### Instructions to follow
Print each entry as it appears. Images stay out of the copy.

### Available data
────────────────────────────────────────

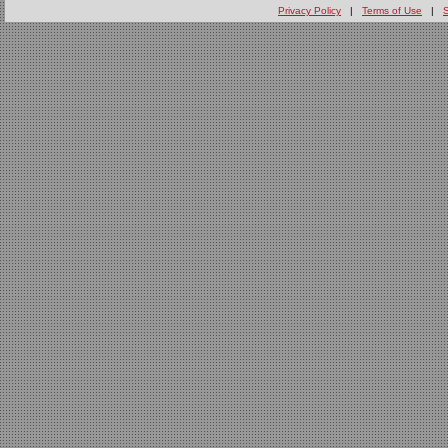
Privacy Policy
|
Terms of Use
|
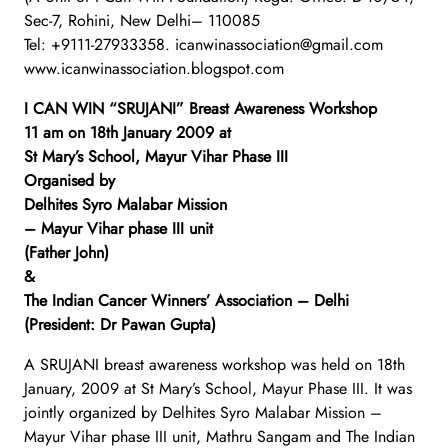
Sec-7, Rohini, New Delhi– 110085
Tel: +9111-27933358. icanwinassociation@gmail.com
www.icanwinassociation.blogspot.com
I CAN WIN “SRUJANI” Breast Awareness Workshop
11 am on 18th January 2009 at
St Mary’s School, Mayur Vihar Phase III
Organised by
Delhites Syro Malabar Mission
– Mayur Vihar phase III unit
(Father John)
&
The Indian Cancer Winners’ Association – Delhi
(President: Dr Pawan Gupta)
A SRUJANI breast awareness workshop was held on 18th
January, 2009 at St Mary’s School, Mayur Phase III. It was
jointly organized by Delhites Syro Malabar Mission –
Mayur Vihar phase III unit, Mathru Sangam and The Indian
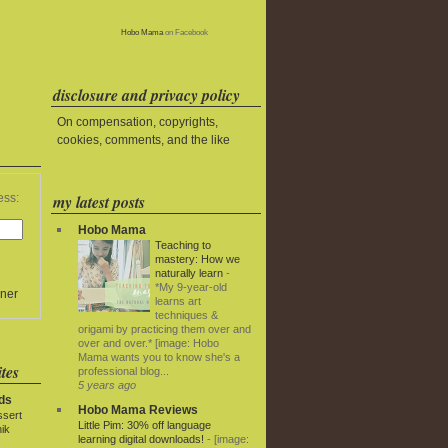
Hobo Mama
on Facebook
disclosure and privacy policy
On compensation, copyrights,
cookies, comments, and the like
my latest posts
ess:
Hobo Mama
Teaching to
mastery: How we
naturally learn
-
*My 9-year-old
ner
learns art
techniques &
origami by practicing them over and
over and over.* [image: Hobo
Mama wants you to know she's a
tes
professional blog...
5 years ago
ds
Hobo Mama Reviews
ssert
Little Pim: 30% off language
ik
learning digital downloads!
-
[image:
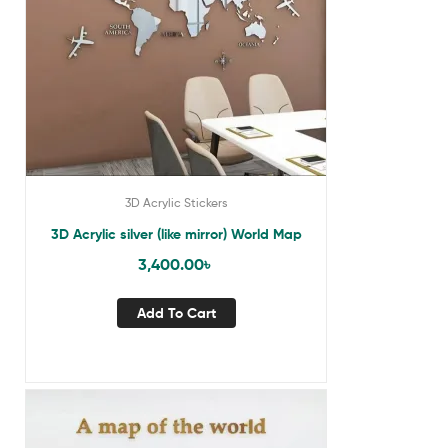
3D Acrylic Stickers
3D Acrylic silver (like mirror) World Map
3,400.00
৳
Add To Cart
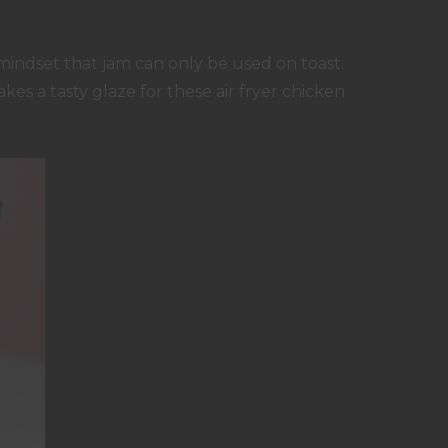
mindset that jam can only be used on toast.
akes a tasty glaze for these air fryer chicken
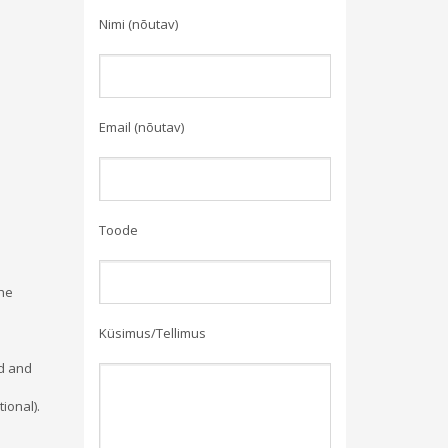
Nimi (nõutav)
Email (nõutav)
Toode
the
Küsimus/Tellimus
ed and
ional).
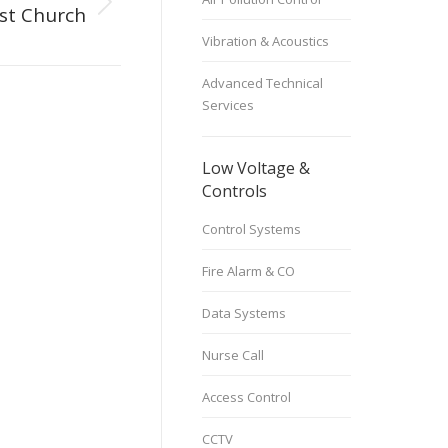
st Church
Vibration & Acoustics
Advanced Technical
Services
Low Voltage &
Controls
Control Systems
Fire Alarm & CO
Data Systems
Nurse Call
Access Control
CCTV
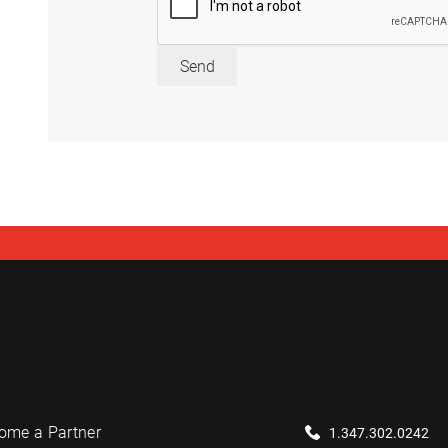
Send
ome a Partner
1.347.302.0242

────────────────────────────────────────

### Task result
Privacy Policy
|
Terms of Use
|
Sec-7, Rohini, New Delhi– 110085
Tel: +9111-27933358. icanwinassociation@gmail.com
www.icanwinassociation.blogspot.com
I CAN WIN “SRUJANI” Breast Awareness Workshop
11 am on 18th January 2009 at
St Mary’s School, Mayur Vihar Phase III
Organised by
Delhites Syro Malabar Mission
– Mayur Vihar phase III unit
(Father John)
&
The Indian Cancer Winners’ Association – Delhi
(President: Dr Pawan Gupta)
A SRUJANI breast awareness workshop was held on 18th
January, 2009 at St Mary’s School, Mayur Phase III. It was
jointly organized by Delhites Syro Malabar Mission –
Mayur Vihar phase III unit, Mathru Sangam and The Indian
Hobo Mama
on Facebook
disclosure and privacy policy
On compensation, copyrights,
cookies, comments, and the like
my latest posts
ess:
Hobo Mama
Teaching to
mastery: How we
naturally learn
-
*My 9-year-old
ner
learns art
techniques &
origami by practicing them over and
over and over.* [image: Hobo
Mama wants you to know she's a
tes
professional blog...
5 years ago
ds
Hobo Mama Reviews
ssert
Little Pim: 30% off language
ik
learning digital downloads!
-
[image:
3D Acrylic Stickers
3D Acrylic silver (like mirror) World Map
3,400.00
৳
Add To Cart
mindset that jam can only be used on toast.
akes a tasty glaze for these air fryer chicken
Nimi (nõutav)
Email (nõutav)
Toode
the
Küsimus/Tellimus
ed and
ional).
st Church
Vibration & Acoustics
Advanced Technical
Services
Low Voltage &
Controls
Control Systems
Fire Alarm & CO
Data Systems
Nurse Call
Access Control
CCTV
Send
ome a Partner
1.347.302.0242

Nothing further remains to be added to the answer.